En la puerta, el guardia de seguridad, que ya se ha despertado de su cabezadita, está interrogando a Tommy Bouch sobre su identidad y su destino. El ingeniero Bouch parece totalmente incapaz de emitir sonidos coherentes; su rostro muestra una tonalidad verdosa y el guarda tiene dificultad para mantenerlo en pie.
– ¿Conoce a este caballero, señor? -me pregunta. Niego con la cabeza.
– No lo había visto nunca -respondo, mientras le planto el sombrero en las manos-. Pero se dejó esto dentro.
– Ah, gracias, señor -dice el guardia. Sostiene el sombrero frente al rostro del ingeniero para que pueda verlo (o verlos, porque seguramente vea doble)-. Mire, señor, su sombrero.
– Graciash -consigue pronunciar Bouch justo antes de transferir el contenido de su estómago a la copa del sombrero. Y gracias a su ala ancha, no salpica demasiado.
Me alejo caminando, con una extraña sensación de triunfo. Tal vez por eso lo quería con tanta insistencia.
– ¿Que no está?
– Oh, Dios mío, cuánto lo siento, señor Orr. Estoy terriblemente desolado, pero no. No está.
– Pero si tengo…
– Sí, tenía visita, lo sé, señor Orr. Lo tengo aquí anotado, ¿ve?
– Bien, entonces, ¿cuál es el problema?
– Reunión urgente de la Junta Administrativa del Comité de Investigación del Subcomité Primario. De verdad lo siento, pero es muy importante. El doctor está muy ocupado estos días, señor. Tiene muchísimos compromisos. No se lo tome como algo personal, señor Orr.
– No, si yo no…
– Es que las cosas funcionan así, simplemente. A nadie le gustan estos asuntos administrativos, pero es un trabajo que debe hacerse.
– Sí, si yo…
– Podría haber sucedido en la hora de visita de cualquier paciente y, precisamente, le ha tocado a usted.
– Le agradezco…
– No se lo tome como algo personal.

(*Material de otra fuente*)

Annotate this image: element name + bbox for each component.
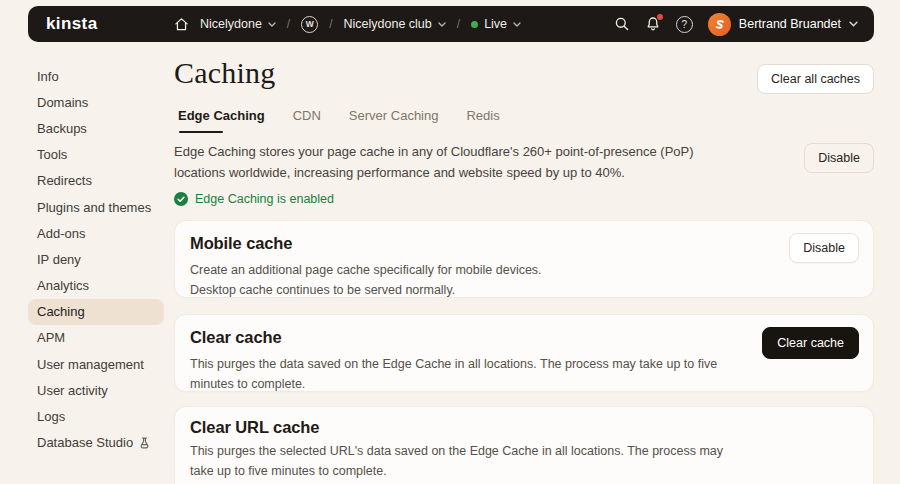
mobile-cache-card: Mobile cache Disable Create an additiona…: [174, 220, 874, 298]
breadcrumb-site-label: Nicelydone club: [344, 17, 432, 31]
mobile-cache-description: Create an additional page cache specific…: [190, 260, 858, 300]
description-line: minutes to complete.: [190, 377, 305, 391]
description-line: This purges the selected URL's data save…: [190, 444, 723, 458]
sidebar-item-info[interactable]: Info: [28, 63, 164, 89]
top-navigation-bar: kinsta Nicelydone / W / Nicelydone club …: [28, 6, 874, 42]
chevron-down-icon: [268, 22, 276, 27]
breadcrumb: Nicelydone / W / Nicelydone club / Live: [174, 6, 521, 42]
user-name: Bertrand Bruandet: [739, 17, 841, 31]
sidebar-item-database-studio[interactable]: Database Studio: [28, 430, 164, 456]
chevron-down-icon: [513, 22, 521, 27]
status-text: Edge Caching is enabled: [195, 192, 334, 206]
description-line: This purges the data saved on the Edge C…: [190, 357, 717, 371]
tab-cdn[interactable]: CDN: [293, 108, 321, 132]
search-icon[interactable]: [614, 16, 630, 32]
caching-tabs: Edge Caching CDN Server Caching Redis: [178, 108, 874, 132]
chevron-down-icon: [849, 21, 858, 27]
sidebar-item-plugins-and-themes[interactable]: Plugins and themes: [28, 194, 164, 220]
environment-label: Live: [484, 17, 507, 31]
description-line: Edge Caching stores your page cache in a…: [174, 144, 694, 159]
sidebar-item-label: User activity: [37, 383, 108, 398]
kinsta-logo: kinsta: [46, 14, 98, 34]
sidebar-item-label: Caching: [37, 304, 85, 319]
description-line: Desktop cache continues to be served nor…: [190, 283, 455, 297]
breadcrumb-separator: /: [287, 17, 290, 31]
clear-all-caches-button[interactable]: Clear all caches: [757, 64, 874, 94]
clear-cache-title: Clear cache: [190, 328, 858, 347]
avatar: [708, 13, 731, 36]
sidebar-item-label: Plugins and themes: [37, 200, 151, 215]
tab-redis[interactable]: Redis: [466, 108, 499, 132]
sidebar-item-label: Logs: [37, 409, 65, 424]
edge-caching-disable-button[interactable]: Disable: [804, 143, 874, 173]
check-circle-icon: [174, 192, 188, 206]
sidebar-item-user-activity[interactable]: User activity: [28, 377, 164, 403]
breadcrumb-company-label: Nicelydone: [200, 17, 262, 31]
live-status-dot: [471, 21, 478, 28]
sidebar-item-label: Backups: [37, 121, 87, 136]
sidebar-item-caching[interactable]: Caching: [28, 299, 164, 325]
mobile-cache-disable-button[interactable]: Disable: [789, 233, 859, 263]
breadcrumb-separator: /: [329, 17, 332, 31]
sidebar-item-redirects[interactable]: Redirects: [28, 168, 164, 194]
user-menu[interactable]: Bertrand Bruandet: [708, 13, 858, 36]
home-icon[interactable]: [174, 17, 189, 32]
edge-caching-status: Edge Caching is enabled: [174, 192, 874, 206]
mobile-cache-title: Mobile cache: [190, 234, 858, 253]
sidebar-item-label: Redirects: [37, 173, 92, 188]
notification-badge: [657, 14, 663, 20]
clear-url-cache-card: Clear URL cache This purges the selected…: [174, 406, 874, 484]
main-content: Caching Clear all caches Edge Caching CD…: [174, 56, 874, 484]
clear-url-cache-description: This purges the selected URL's data save…: [190, 441, 858, 481]
sidebar-item-apm[interactable]: APM: [28, 325, 164, 351]
tab-edge-caching[interactable]: Edge Caching: [178, 108, 265, 132]
topbar-actions: ? Bertrand Bruandet: [614, 6, 858, 42]
chevron-down-icon: [438, 22, 446, 27]
sidebar-item-logs[interactable]: Logs: [28, 403, 164, 429]
sidebar-item-label: Domains: [37, 95, 88, 110]
breadcrumb-company[interactable]: Nicelydone: [200, 17, 276, 31]
sidebar-item-label: IP deny: [37, 252, 81, 267]
clear-cache-description: This purges the data saved on the Edge C…: [190, 354, 858, 394]
sidebar-item-tools[interactable]: Tools: [28, 142, 164, 168]
clear-cache-button[interactable]: Clear cache: [762, 327, 859, 359]
description-line: Create an additional page cache specific…: [190, 263, 542, 277]
breadcrumb-site[interactable]: Nicelydone club: [344, 17, 446, 31]
sidebar-item-domains[interactable]: Domains: [28, 89, 164, 115]
wordpress-icon[interactable]: W: [301, 16, 318, 33]
sidebar-item-analytics[interactable]: Analytics: [28, 273, 164, 299]
sidebar-item-label: APM: [37, 330, 65, 345]
help-icon[interactable]: ?: [676, 16, 693, 33]
page-header: Caching Clear all caches: [174, 56, 874, 98]
sidebar-item-label: Analytics: [37, 278, 89, 293]
environment-selector[interactable]: Live: [471, 17, 521, 31]
edge-caching-section: Edge Caching stores your page cache in a…: [174, 142, 874, 183]
breadcrumb-separator: /: [457, 17, 460, 31]
sidebar-item-user-management[interactable]: User management: [28, 351, 164, 377]
edge-caching-description: Edge Caching stores your page cache in a…: [174, 142, 726, 183]
sidebar-item-label: Database Studio: [37, 435, 133, 450]
sidebar-item-label: Info: [37, 69, 59, 84]
sidebar-item-label: Add-ons: [37, 226, 85, 241]
description-line: take up to five minutes to complete.: [190, 464, 387, 478]
clear-cache-card: Clear cache Clear cache This purges the …: [174, 314, 874, 392]
sidebar-nav: Info Domains Backups Tools Redirects Plu…: [28, 63, 164, 456]
sidebar-item-backups[interactable]: Backups: [28, 115, 164, 141]
flask-icon: [139, 437, 150, 449]
sidebar-item-add-ons[interactable]: Add-ons: [28, 220, 164, 246]
sidebar-item-label: Tools: [37, 147, 67, 162]
notifications-bell-icon[interactable]: [645, 16, 661, 32]
sidebar-item-label: User management: [37, 357, 144, 372]
description-line: locations worldwide, increasing performa…: [174, 165, 625, 180]
sidebar-item-ip-deny[interactable]: IP deny: [28, 246, 164, 272]
clear-url-cache-title: Clear URL cache: [190, 418, 858, 437]
tab-server-caching[interactable]: Server Caching: [349, 108, 439, 132]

Son esas cosas que pasan.
– Sí, por supuesto…
– Y, por supuesto, esto no guarda relación alguna con el hecho de que no le notificásemos que habíamos trasladado la consulta el otro día. Ha sido una mera coincidencia. Podría haber ocurrido con cualquier persona del mundo. Simplemente, tuvo usted mala suerte. Le prometo que no se trata de nada personal.
– Yo…
– No debe tomárselo así.
– ¡Que no me lo tomo así!
– Ay, señor Orr, no sea tan quisquilloso, que no es para tanto.
Fuera, recuerdo el accidentado viaje en ascensor de ayer y tomo la misma dirección, buscando la inmensa ventana circular opuesta a la entrada del ascensor decrépito en forma de «L».
Cada vez más frustrado e incrédulo, deambulo durante más de una hora entre la penumbra de techos altos de la estructura superior. Paso frente a las mismas estatuas de antiguos burócratas y bajo las mismas banderas, colgando como redes gruesas de barcos majestuosos, pero no encuentro la ventana circular ni al viejo ascensorista con su barba, ni el ascensor. Un recepcionista mayor, cuyos galones atestiguan que es un veterano de al menos treinta años de servicio, me mira atónito cuando le describo el ascensor y al anciano encargado de hacerlo funcionar.
Finalmente (el doctor no estaría nada contento si se enterase), me rindo.